#DanaDesa#BLTCovid-19

Kemensos Cover Kekurangan BLT Dana Desa di Lampung

( kata)
Kemensos <i>Cover</i> Kekurangan BLT Dana Desa di Lampung
Menteri Desa, Pembangunan Daerah Tertinggal, dan Transmigrasi (Mendes DRTT) Republik Indonesia, Abdul Halim Iskandar (kanan) usai acara di Gedung Pusiban Pemerintah Provinsi Lampung, Sabtu, 12 September 2020. (Lampost.co/Triyadi Isworo)

Bandar Lampung (Lampost.co) -- Pemerintah terus berupaya untuk hadir di tengah masyarakat saat pandemi covid-19. Upaya pemerintah untuk hadir tersebut salah satunya melalui program bantuan langsung tunai (BLT) Dana Desa. Namun, di Provinsi Lampung masih membutuhkan dana kurang lebih Rp4 miliar untuk membantu tujuh ribuan keluarga penerima manfaat (KPM) sampai bulan desember ini.

Menteri Desa, Pembangunan Daerah Tertinggal, dan Transmigrasi (Mendes DRTT) Republik Indonesia, Abdul Halim Iskandar mengatakan bahwa mengenai solusi atas BLT Dana Desa yang tidak cukup untuk sampai Desember, akan dicover oleh Kementerian Sosial Republik Indonesia. Data KPM tersebut akan disampaikannya langsung kepada Kemensos.

"Terkait dengan solusi atas dana desa yang tidak cukup untuk BLT yang tidak cukup sampai Desember, di Lampung ada tujuh ribuan KPM sehingga ada kekurangan total dana sebesar 4 miliaran sekian. Itu semua nanti akan dicover oleh Kementerian Sosial. Karena itu wilayahnya kementerian sosial," kata Abdul Halim di Gedung Pusiban Pemerintah Provinsi Lampung, Sabtu, 12 September 2020. 

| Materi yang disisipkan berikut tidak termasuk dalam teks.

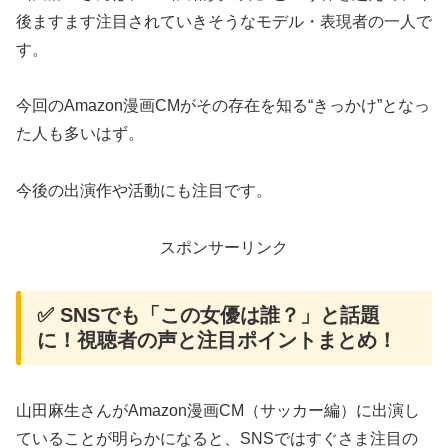
後ますます注目されていきそうなモデル・表現者の一人で
す。
今回のAmazon漫画CMがその存在を知る“きっかけ”となっ
た人も多いはず。
今後の出演作や活動にも注目です。
スポンサーリンク
✅ SNSでも「この女優は誰？」と話題
に！視聴者の声と注目ポイントまとめ！
山田麻生さんがAmazon漫画CM（サッカー編）に出演し
ていることが明らかになると、SNSではすぐさま注目の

Ia mengatakan, selain itu, kunjungan kerjanya juga untuk melakukan sosialisasi kepada jajaran pemerintah provinsi/kabupaten di Lampung untuk menyongsong arah pembangunan desa di tahun 2021. Selain itu juga ia melakukan penguatan untuk penggunaan dana desa sebagai representasi kehadiran pemerintah dan negara di masyarakat desa.

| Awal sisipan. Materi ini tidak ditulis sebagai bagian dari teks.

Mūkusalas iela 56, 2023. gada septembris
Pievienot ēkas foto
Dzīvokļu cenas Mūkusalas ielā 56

"Untuk tahun 2021, anggarannya sama tidak ada perubahan. Total sekitar kurang lebih Rp.72 triliun di RAPBN," katanya.

Sementara itu, Wakil Gubernur Lampung, Chusnunia Chalim mengatakan dalam upaya pemberdayaan masyarakat desa, Pemerintah mengeluarkan dana desa yang diperuntukan bagi seluruh desa. Prioritas penggunaan Dana Desa untuk pembangunan desa dialokasikan untuk mencapai tujuan pembangunan desa yaitu meningkatkan kesejahteraan masyarakat desa dan kualitas hidup manusia serta penanggulangan kemiskinan.

Di Provinsi Lampung pada tahun 2020 ini mendapat alokasi dana desa sebesar Rp2,427 triliun dan sampai saat ini realisasi mencapai Rp. 1,875 triliun atau sebesar 77,25 persen selesai pencairan tahap kedua. Dari realisasi tersebut dana desa yang dipergunakan untuk kegiatan BLT desa sebesar Rp490 miliar dan mengcover 269.598 kepala keluarga. Untuk kegiatan Padat Karya Tunai (PKT) realisasi sebesar Rp487 miliiar dengan menyerap 70.937 tenaga kerja dan untuk kegiatan sarana prasarana tercatat sebesar Rp1,1 triliun dan telah terealisasi sebesar Rp532 miliiar atau 48,46 persen.

"Alhamdulillah, sejauh ini penyelenggaraan dan pelaksanaan pembangunan dan pemberdayaan di desa melalui dana desa dapat berjalan dengan baik sesuai dengan ketentuan perundang-undangan yang berlaku," katanya.